TASK ITEM: For each line below that includes the string "LUMINARIAS", show the whole line.

++++ ENTRIES SUPPLIED ++++

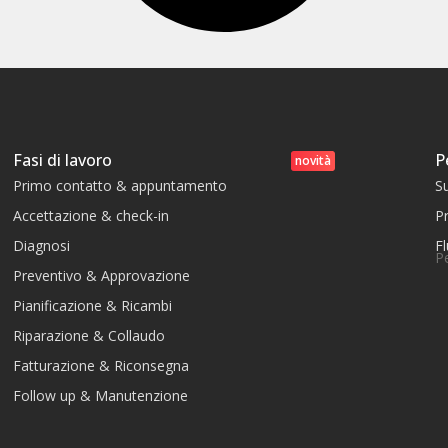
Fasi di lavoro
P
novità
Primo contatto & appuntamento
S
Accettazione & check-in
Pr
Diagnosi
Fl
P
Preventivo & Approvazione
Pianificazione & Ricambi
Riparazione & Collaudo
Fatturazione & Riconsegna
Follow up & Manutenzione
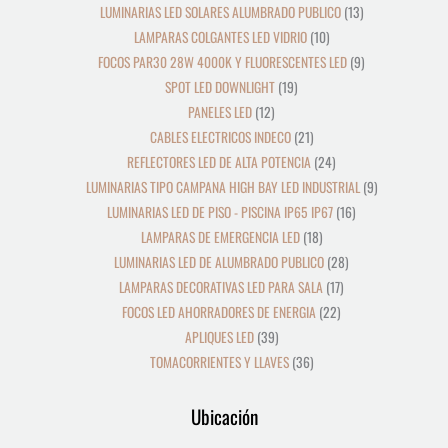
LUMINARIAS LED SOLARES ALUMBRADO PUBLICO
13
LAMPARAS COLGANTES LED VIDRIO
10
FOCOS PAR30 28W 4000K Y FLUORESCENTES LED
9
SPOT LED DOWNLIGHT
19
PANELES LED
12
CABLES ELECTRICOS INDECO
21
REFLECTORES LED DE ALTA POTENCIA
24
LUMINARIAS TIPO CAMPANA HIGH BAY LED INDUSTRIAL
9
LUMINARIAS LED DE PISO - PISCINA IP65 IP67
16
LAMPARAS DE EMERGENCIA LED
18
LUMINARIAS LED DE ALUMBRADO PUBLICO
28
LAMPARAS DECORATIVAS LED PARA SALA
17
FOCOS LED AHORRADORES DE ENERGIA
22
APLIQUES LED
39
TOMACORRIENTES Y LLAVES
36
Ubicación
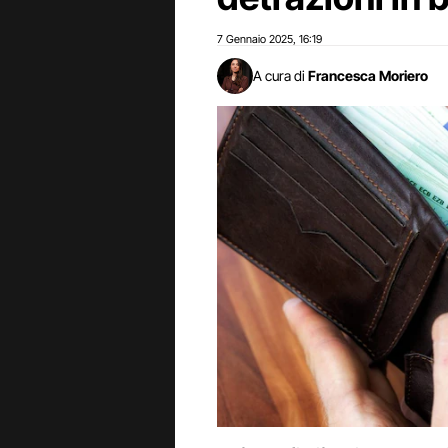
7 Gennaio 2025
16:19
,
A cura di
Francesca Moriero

++++
++++ ENTRIES SUPPLIED ++++

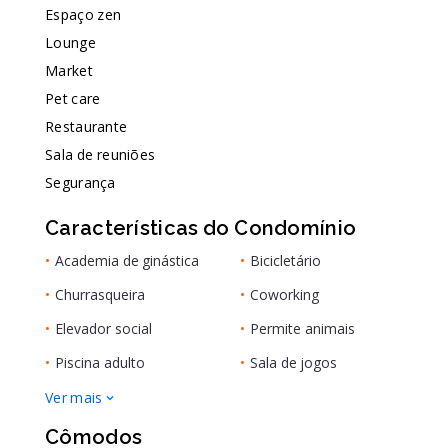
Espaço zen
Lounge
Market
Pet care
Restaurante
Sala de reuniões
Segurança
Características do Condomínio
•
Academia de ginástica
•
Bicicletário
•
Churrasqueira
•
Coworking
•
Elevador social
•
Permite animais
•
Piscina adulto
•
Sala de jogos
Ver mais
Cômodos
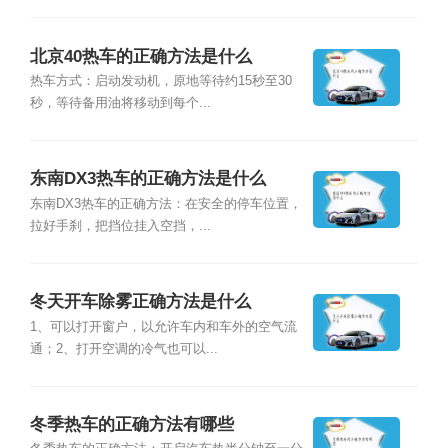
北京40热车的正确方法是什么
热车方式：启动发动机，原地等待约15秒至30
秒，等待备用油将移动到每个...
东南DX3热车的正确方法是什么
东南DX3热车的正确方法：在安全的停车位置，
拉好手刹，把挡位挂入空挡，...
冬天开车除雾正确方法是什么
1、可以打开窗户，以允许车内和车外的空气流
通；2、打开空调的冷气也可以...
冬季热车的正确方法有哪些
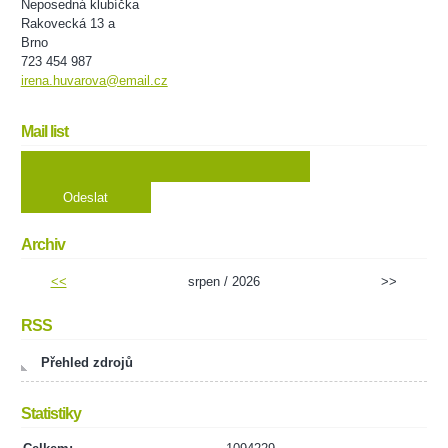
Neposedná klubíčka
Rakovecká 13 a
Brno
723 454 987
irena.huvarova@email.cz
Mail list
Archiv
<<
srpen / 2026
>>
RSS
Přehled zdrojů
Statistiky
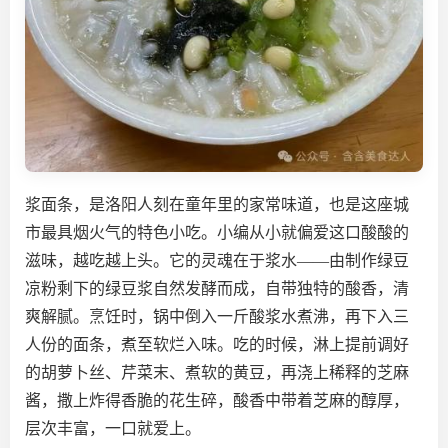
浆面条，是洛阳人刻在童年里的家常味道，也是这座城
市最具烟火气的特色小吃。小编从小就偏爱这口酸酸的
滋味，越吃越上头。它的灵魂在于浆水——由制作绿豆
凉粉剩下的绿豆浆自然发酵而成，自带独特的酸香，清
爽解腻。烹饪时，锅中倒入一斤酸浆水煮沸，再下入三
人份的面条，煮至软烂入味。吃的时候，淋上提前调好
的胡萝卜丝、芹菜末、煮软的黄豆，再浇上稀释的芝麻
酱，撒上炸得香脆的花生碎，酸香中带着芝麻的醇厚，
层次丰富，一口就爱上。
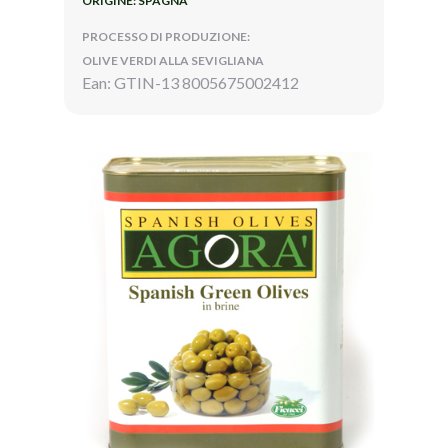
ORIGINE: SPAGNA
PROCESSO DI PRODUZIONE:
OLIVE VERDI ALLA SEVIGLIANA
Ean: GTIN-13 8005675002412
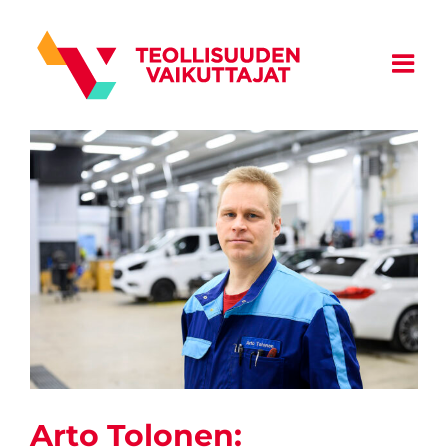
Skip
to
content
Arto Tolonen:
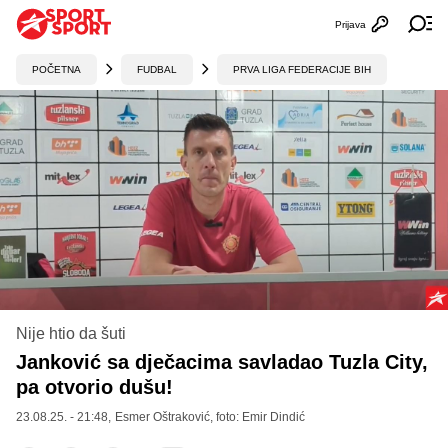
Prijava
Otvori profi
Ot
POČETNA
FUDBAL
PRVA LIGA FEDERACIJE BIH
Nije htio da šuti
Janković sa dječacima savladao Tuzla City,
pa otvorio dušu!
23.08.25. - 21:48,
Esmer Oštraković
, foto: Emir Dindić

++++
++++ ENTRIES SUPPLIED ++++

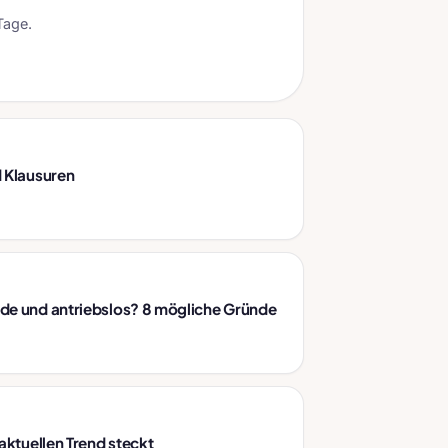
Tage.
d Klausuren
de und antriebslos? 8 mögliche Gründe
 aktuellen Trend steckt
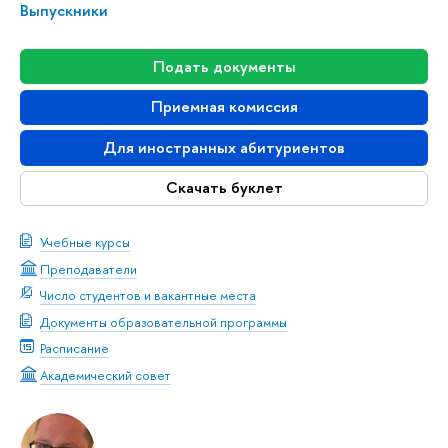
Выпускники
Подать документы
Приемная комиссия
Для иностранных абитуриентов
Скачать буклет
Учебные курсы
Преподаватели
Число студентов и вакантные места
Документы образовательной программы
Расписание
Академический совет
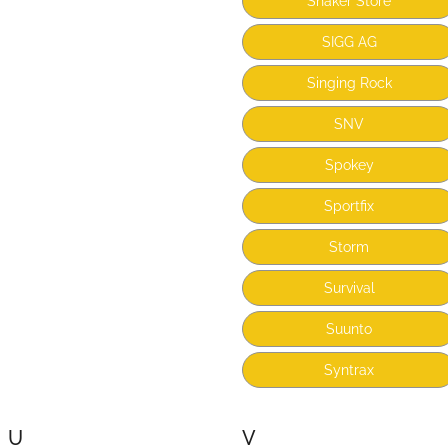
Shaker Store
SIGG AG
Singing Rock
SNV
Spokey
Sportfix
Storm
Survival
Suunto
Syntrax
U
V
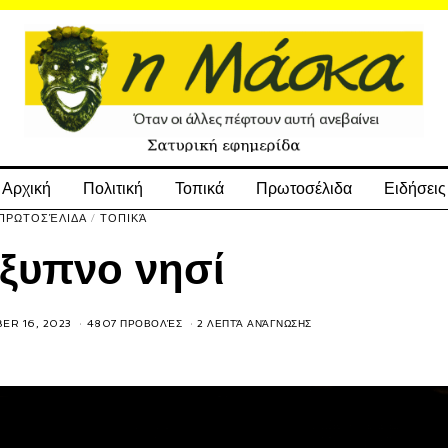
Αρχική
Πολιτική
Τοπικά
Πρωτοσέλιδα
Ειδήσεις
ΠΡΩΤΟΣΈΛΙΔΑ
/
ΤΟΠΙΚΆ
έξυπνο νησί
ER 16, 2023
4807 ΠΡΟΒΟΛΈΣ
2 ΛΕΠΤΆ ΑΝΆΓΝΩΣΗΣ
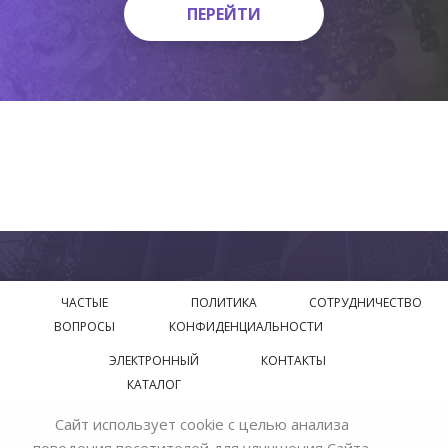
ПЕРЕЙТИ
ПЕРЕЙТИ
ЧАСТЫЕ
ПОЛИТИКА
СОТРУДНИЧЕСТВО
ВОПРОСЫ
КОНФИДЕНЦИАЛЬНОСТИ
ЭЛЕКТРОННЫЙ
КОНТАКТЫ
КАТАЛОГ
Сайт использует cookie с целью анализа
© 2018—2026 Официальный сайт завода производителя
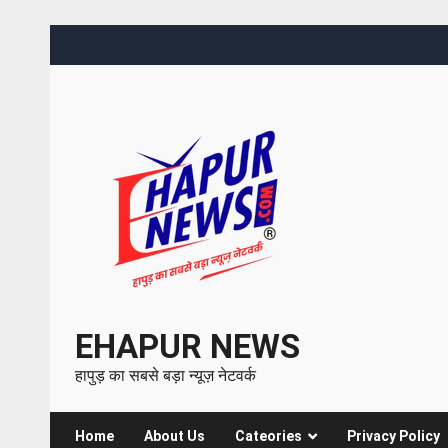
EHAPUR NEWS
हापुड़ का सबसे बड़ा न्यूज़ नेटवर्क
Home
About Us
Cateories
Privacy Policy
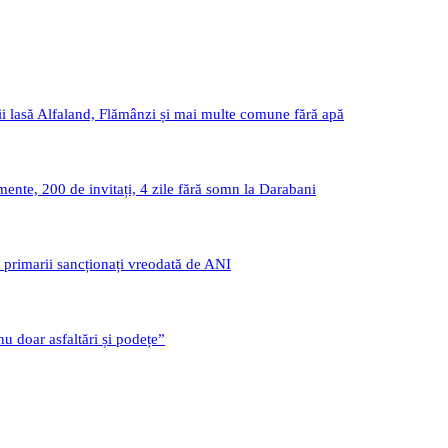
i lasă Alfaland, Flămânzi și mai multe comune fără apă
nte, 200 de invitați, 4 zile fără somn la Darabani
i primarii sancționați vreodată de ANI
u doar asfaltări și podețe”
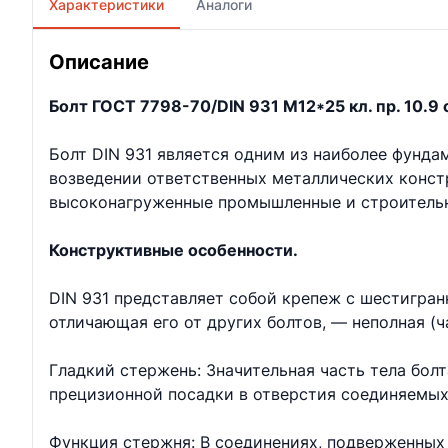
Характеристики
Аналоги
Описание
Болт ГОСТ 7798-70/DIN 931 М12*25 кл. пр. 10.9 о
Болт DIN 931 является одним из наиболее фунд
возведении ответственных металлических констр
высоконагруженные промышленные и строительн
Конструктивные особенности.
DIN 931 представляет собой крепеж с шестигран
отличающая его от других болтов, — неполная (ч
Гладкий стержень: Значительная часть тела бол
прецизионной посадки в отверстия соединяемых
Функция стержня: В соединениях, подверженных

++++

RESPONSE BOX:
LUMINARIAS LED SOLARES ALUMBRADO PUBLICO
LUMINARIAS TIPO CAMPANA HIGH BAY LED INDUSTRIAL
LUMINARIAS LED DE PISO - PISCINA IP65 IP67
LUMINARIAS LED DE ALUMBRADO PUBLICO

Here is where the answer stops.